Nah ada dua poin utama dalam gaya bicara seorang muslim, insyaallah jika dia bisa mengamalkan dua perkara ini, maka emosi akan terjaga. Apakah itu?


1. Kendalikan kecepatan berkata-kata

Omongan yang cepat dan berturut-turut memang terdengar bagus ditelinga sendiri namun sebenarnya terdengar menyebalkan di telinga orang lain. 

Selain susah dicerna dan dipahami oleh semua orang, ucapan yang terlalu cepat menggambarkan karakter pembicara yang terkesan terburu-buru dan ingin mendominasi dialog.

Karena itu ucapan harus jelas dan benar, dalam satu riwayat lain jika seandainya seseorang ingin menghitung ucapan rasul kata demi kata pastilah terhitung karena jelas dan perlahan.

Tidak ada salahnya kan kita mencontoh Rasul ucapannya tenang dan pelan, sehingga mudah dipahami,

Jadinya simple tapi mengarah ke makna.  Beda dengan orang yang berbicara cepat dan tidak terkendali banyak kata, makna entah kemana.


2. Jangan Banyak Bicara Dan Sombong Dalam Pembicaraan 


Berdasarkan sabda nabi SAW:
“Sesungguhnya orang yang paling aku benci dan paling jauh dariku nanti di hari Kiamat ialah orang yang banyak bercakap dan berlagak dalam berbicara.” Maka dikatakan: Wahai rasulullah kami telah mengetahui arti ats-tsartsarun dan mutasyaddiqun, lalu apa makna al-mutafayhiqun? Maka jawab nabi SAW: “Orang2 yang sombong.” (HR Tirmidzi dan dihasankannya)

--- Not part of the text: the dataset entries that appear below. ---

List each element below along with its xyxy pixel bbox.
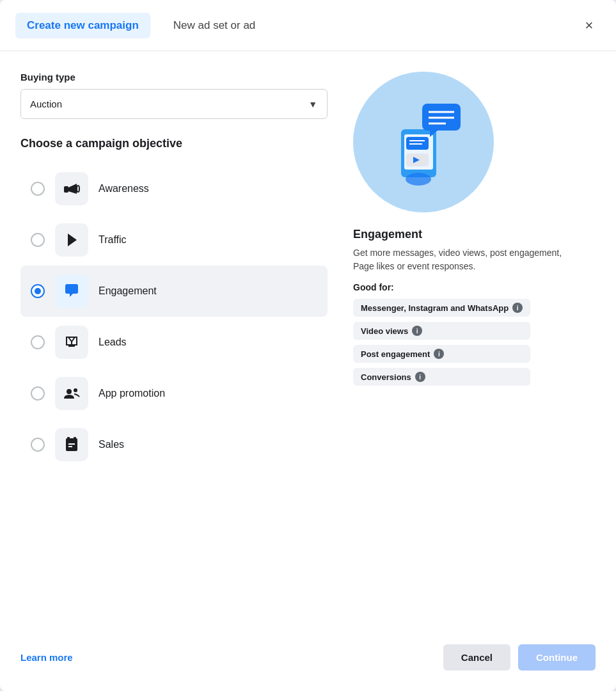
svg-marker-2	[68, 234, 77, 246]
objective-item-traffic[interactable]: Traffic	[20, 214, 328, 266]
learn-more-button[interactable]: Learn more	[20, 652, 73, 663]
svg-line-4	[68, 337, 72, 342]
continue-button[interactable]: Continue	[518, 644, 596, 671]
radio-awareness[interactable]	[31, 182, 45, 196]
close-button[interactable]: ×	[578, 14, 601, 37]
footer-buttons: Cancel Continue	[443, 644, 596, 671]
objective-item-sales[interactable]: Sales	[20, 419, 328, 470]
tag-messenger: Messenger, Instagram and WhatsApp i	[353, 299, 530, 317]
awareness-icon-box	[55, 172, 88, 205]
objective-item-engagement[interactable]: Engagement	[20, 266, 328, 317]
sales-icon	[63, 436, 81, 454]
modal-footer: Learn more Cancel Continue	[0, 629, 616, 691]
app-promotion-label: App promotion	[99, 388, 165, 399]
buying-type-select[interactable]: Auction Reach and Frequency	[20, 89, 328, 119]
tag-video-views: Video views i	[353, 322, 530, 340]
tag-conversions-label: Conversions	[361, 372, 411, 382]
modal-create-campaign: Create new campaign New ad set or ad × B…	[0, 0, 616, 691]
tag-messenger-info-icon[interactable]: i	[512, 303, 523, 313]
tag-messenger-label: Messenger, Instagram and WhatsApp	[361, 303, 509, 313]
svg-rect-0	[64, 186, 68, 193]
modal-body: Buying type Auction Reach and Frequency …	[0, 51, 616, 629]
detail-title: Engagement	[353, 228, 422, 241]
leads-label: Leads	[99, 337, 127, 348]
svg-line-5	[72, 337, 75, 342]
modal-header: Create new campaign New ad set or ad ×	[0, 0, 616, 51]
leads-icon	[63, 333, 81, 351]
cancel-button[interactable]: Cancel	[443, 644, 510, 671]
engagement-icon-box	[55, 274, 88, 308]
objective-item-awareness[interactable]: Awareness	[20, 163, 328, 214]
objective-item-leads[interactable]: Leads	[20, 317, 328, 368]
app-promotion-icon-box	[55, 377, 88, 410]
tag-conversions: Conversions i	[353, 368, 530, 386]
tag-post-engagement-info-icon[interactable]: i	[434, 349, 444, 359]
svg-point-9	[74, 388, 77, 392]
tag-video-views-label: Video views	[361, 326, 408, 336]
radio-leads[interactable]	[31, 335, 45, 349]
radio-app-promotion[interactable]	[31, 386, 45, 401]
awareness-label: Awareness	[99, 183, 149, 195]
leads-icon-box	[55, 326, 88, 359]
engagement-illustration	[353, 72, 494, 212]
tab-create-campaign[interactable]: Create new campaign	[15, 13, 150, 38]
radio-engagement[interactable]	[31, 284, 45, 298]
tag-post-engagement: Post engagement i	[353, 345, 530, 363]
traffic-icon	[63, 231, 81, 249]
engagement-icon	[63, 282, 81, 300]
traffic-icon-box	[55, 223, 88, 257]
radio-sales[interactable]	[31, 438, 45, 452]
awareness-icon	[63, 180, 81, 198]
svg-rect-12	[74, 437, 76, 440]
svg-point-8	[67, 389, 72, 394]
app-promotion-icon	[63, 385, 81, 402]
sales-icon-box	[55, 428, 88, 461]
tag-list: Messenger, Instagram and WhatsApp i Vide…	[353, 299, 530, 386]
good-for-label: Good for:	[353, 282, 394, 292]
sales-label: Sales	[99, 439, 124, 450]
objective-list: Awareness Traffic	[20, 163, 328, 470]
tag-video-views-info-icon[interactable]: i	[412, 326, 422, 336]
svg-point-27	[406, 173, 431, 186]
buying-type-label: Buying type	[20, 72, 328, 83]
tag-conversions-info-icon[interactable]: i	[415, 372, 425, 382]
left-panel: Buying type Auction Reach and Frequency …	[20, 72, 328, 629]
svg-rect-11	[67, 437, 70, 440]
tag-post-engagement-label: Post engagement	[361, 349, 430, 359]
engagement-svg	[366, 84, 481, 200]
radio-traffic[interactable]	[31, 233, 45, 247]
tab-new-ad-set[interactable]: New ad set or ad	[162, 13, 267, 38]
detail-description: Get more messages, video views, post eng…	[353, 246, 571, 273]
traffic-label: Traffic	[99, 234, 127, 246]
objective-item-app-promotion[interactable]: App promotion	[20, 368, 328, 419]
buying-type-select-wrapper: Auction Reach and Frequency ▼	[20, 89, 328, 119]
engagement-label: Engagement	[99, 285, 157, 297]
svg-point-1	[77, 186, 79, 192]
objective-section-label: Choose a campaign objective	[20, 137, 328, 150]
right-panel: Engagement Get more messages, video view…	[328, 72, 596, 629]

Hadis diatas sudah menjelaskan bahwa manusia memang memiliki beragam sifat salah satunya adalah banyak bicara, jika sebelumnya berkata cepat sekarang berkata banyak. 

(Nah, kalau dua-duanya digabung habislah, hehehe..)

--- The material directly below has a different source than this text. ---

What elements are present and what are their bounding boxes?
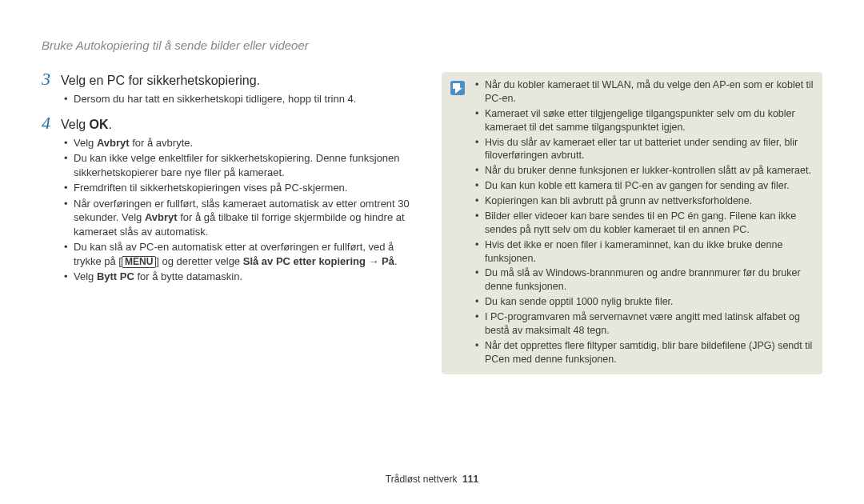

Orang yang banyak berkata-kata biasanya ingin menunjukan apa isi kepala dan yang dipahami kepada orang lain. Nah, dari sinilah jika “cerewet” tidak bisa dikendalikan maka dia akan mendominasi pembicaraan. Termasuk tidak mau kata-katanya di potong atau disela oleh pendengarnya.

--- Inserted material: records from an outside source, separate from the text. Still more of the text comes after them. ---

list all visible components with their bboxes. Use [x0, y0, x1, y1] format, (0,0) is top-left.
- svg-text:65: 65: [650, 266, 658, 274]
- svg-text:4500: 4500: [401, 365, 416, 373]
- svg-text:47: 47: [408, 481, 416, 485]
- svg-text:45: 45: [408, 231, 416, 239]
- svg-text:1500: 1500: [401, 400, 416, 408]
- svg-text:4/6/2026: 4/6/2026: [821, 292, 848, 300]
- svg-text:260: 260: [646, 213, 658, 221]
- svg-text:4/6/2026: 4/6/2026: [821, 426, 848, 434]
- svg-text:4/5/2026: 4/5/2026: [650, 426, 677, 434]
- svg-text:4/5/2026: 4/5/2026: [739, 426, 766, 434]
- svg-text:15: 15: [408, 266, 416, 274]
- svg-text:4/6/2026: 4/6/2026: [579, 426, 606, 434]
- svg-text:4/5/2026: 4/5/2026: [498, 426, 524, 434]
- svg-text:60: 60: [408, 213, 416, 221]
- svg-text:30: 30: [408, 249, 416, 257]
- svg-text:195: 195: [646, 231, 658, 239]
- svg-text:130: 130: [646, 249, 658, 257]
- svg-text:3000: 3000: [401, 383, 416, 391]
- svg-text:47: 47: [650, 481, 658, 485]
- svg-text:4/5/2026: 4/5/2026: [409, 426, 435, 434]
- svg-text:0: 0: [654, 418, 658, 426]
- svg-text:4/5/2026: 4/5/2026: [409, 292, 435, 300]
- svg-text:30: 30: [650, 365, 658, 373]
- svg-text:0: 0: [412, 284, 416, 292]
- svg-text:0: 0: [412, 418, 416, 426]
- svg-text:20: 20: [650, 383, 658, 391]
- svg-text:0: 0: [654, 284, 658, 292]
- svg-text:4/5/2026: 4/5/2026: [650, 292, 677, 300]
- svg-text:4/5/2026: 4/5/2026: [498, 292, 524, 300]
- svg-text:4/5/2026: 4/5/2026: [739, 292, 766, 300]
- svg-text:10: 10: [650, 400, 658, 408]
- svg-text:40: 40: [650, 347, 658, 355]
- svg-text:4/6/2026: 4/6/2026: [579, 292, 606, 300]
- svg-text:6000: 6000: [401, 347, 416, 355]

(Kan tidak manusiawi, ingin didengar tapi tidak mau mendengar :P ……….)

Setelah itu yang perlu dijauhi adalah berlagak dalam berbicara, atau menunjukan kemampuan diri dengan penuh kebanggan dan kepuasan.

Dimulai dari keinginan menunjukan diri di hadapan pendengar atau teman bicara.

(kalau untuk anak-anak memang disarankan menunjukan kemampuan diri didepan umum tapi kalau untuk dewasa kayaknya kekanak-kanakan…..)

Jika sering dilaksanakan maka sifat seperti ini akan menjadi kebiasaan, ditanya gak ditanya, dipinta gak dipinta, disuruh gak disuruh tetap aja mau menunjukan kemampuan diri lewat bicara.

Karena itu, hati-hati. Tunjukanlah kemampuan kita dalam bicara ketika benar-benar dibutuhkan dan diminta jika tidak maka tidak perlu, kesannya bukan bagus tapi malah mempermalukan diri sendiri. 

Dari berlagak berbicara inilah muncul satu sifat yang tidak sesuai dengan etika umum dan etika agama, yaitu sombong.

Ketika menunjukan kemampuan berbicara dan melihat orang lain tidak mampu maka muncul rasa kebanggaan diri, kesombongan dan ujung-ujungnya takabur (merendahkan orang lain).

Jika demikian, penyakit sombong sangat sulit dihilangkan berbicara dengan siapapun akan merasa tinggi dan lebih dari lain. Jangankan mengingatkan orang lain, melihat dan mendengar bicara saja mungkin orang lain sudah muak dan kesal.

Karena itu, mari kita mulai dari diri sendiri menuju etika berbicara muslim yang sebenarnya, supaya terhindar dari satu penyakit yang bisa memakan habis semua pandangan baik orang, pahala dan menyesatkan ke arah neraka.

Semoga penulis dan para pembaca bisa mendapat hikmah dari tulisan ini dan menjadi diri yang semakin baik dalam ber-komunikasi dengan siapa pun.